Cummings described Frayne and Wolf as his “friends”, but added: “Obviously I did not request Public First be brought in because they were my friends. I would never do such a thing.” He said he “requested” civil servants hire the firm because, in his experience, it was the only company with the expertise to carry out the required focus groups urgently.

“The fact that I knew the key Public First people well was a bonus, not a problem,” he said, “as in such a high pressure environment trust is very important, as well as technical competence.”

Cummings said he knew the quality of the company’s work and “I knew they would give us honest information unlike many companies in this sector”.

“I am a special adviser and as such I am not allowed to direct civil servants,” he added. “However, as a result of my suggestion I expected people to hire Public First. The nature of my role is that sometimes people take what I say as an instruction and that is a reasonable inference as people assume I am often speaking for the prime minister.”

Cummings said he had not met Frayne since 2016 and had no involvement in the contractual arrangements with Public First or the company’s remuneration.

The court documents included an email exchange between civil servants in the Cabinet Office in March, questioning the impartiality of Public First’s work. One said: “I know they’re not going to go away, but I have genuine concerns about the way in which they MIGHT be spinning stuff coming out of focus groups – way, way too close to No10 to be objective.”

Her colleague agreed, saying she was thinking of limiting the company’s work to testing opinion on Johnson’s messages, and having another company, Jigsaw, do focus groups with older and vulnerable audiences.

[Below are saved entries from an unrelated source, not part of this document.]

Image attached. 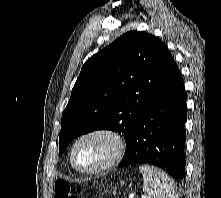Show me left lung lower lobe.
Returning a JSON list of instances; mask_svg holds the SVG:
<instances>
[{"label": "left lung lower lobe", "mask_w": 221, "mask_h": 198, "mask_svg": "<svg viewBox=\"0 0 221 198\" xmlns=\"http://www.w3.org/2000/svg\"><path fill=\"white\" fill-rule=\"evenodd\" d=\"M186 94L181 72L173 62L159 91L142 112L119 166L148 163L159 166L176 180L185 174Z\"/></svg>", "instance_id": "left-lung-lower-lobe-1"}]
</instances>
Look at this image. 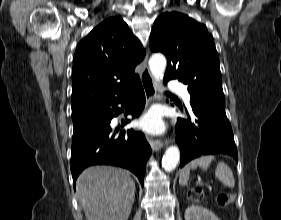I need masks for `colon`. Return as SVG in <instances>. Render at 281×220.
Returning <instances> with one entry per match:
<instances>
[{
    "instance_id": "1",
    "label": "colon",
    "mask_w": 281,
    "mask_h": 220,
    "mask_svg": "<svg viewBox=\"0 0 281 220\" xmlns=\"http://www.w3.org/2000/svg\"><path fill=\"white\" fill-rule=\"evenodd\" d=\"M189 198L193 201H199L203 198V193L199 190H192L189 193ZM234 200V195L222 193L216 198V202L220 206H227Z\"/></svg>"
}]
</instances>
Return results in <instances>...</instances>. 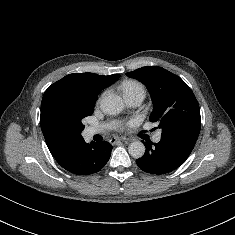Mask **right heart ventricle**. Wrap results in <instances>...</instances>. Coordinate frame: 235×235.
<instances>
[{
  "mask_svg": "<svg viewBox=\"0 0 235 235\" xmlns=\"http://www.w3.org/2000/svg\"><path fill=\"white\" fill-rule=\"evenodd\" d=\"M142 87V85L135 81L126 82L123 86L124 92L133 88Z\"/></svg>",
  "mask_w": 235,
  "mask_h": 235,
  "instance_id": "e07e8e85",
  "label": "right heart ventricle"
}]
</instances>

The head of insight and evaluation at the Cabinet Office and the prime minister’s office described Public First in internal communications as “mates” of Cummings and of Boris Johnson’s then head of communications, Lee Cain, “hence getting all our work with no contract”.

In a witness statement, the official said the email to colleagues was meant as a joke in an effort to ensure overdue invoices were paid to the company, and it “was not true” that Public First was given the work without a contract because of relationships with Cain and Cummings.

The question of course is whether this is the way valuable government contracts should be awarded. I would say not, and I hope that there is a proper review of all these sorts of contracts to ascertain the circumstances in which they were awarded and to ensure that in future a proper tendering process is used.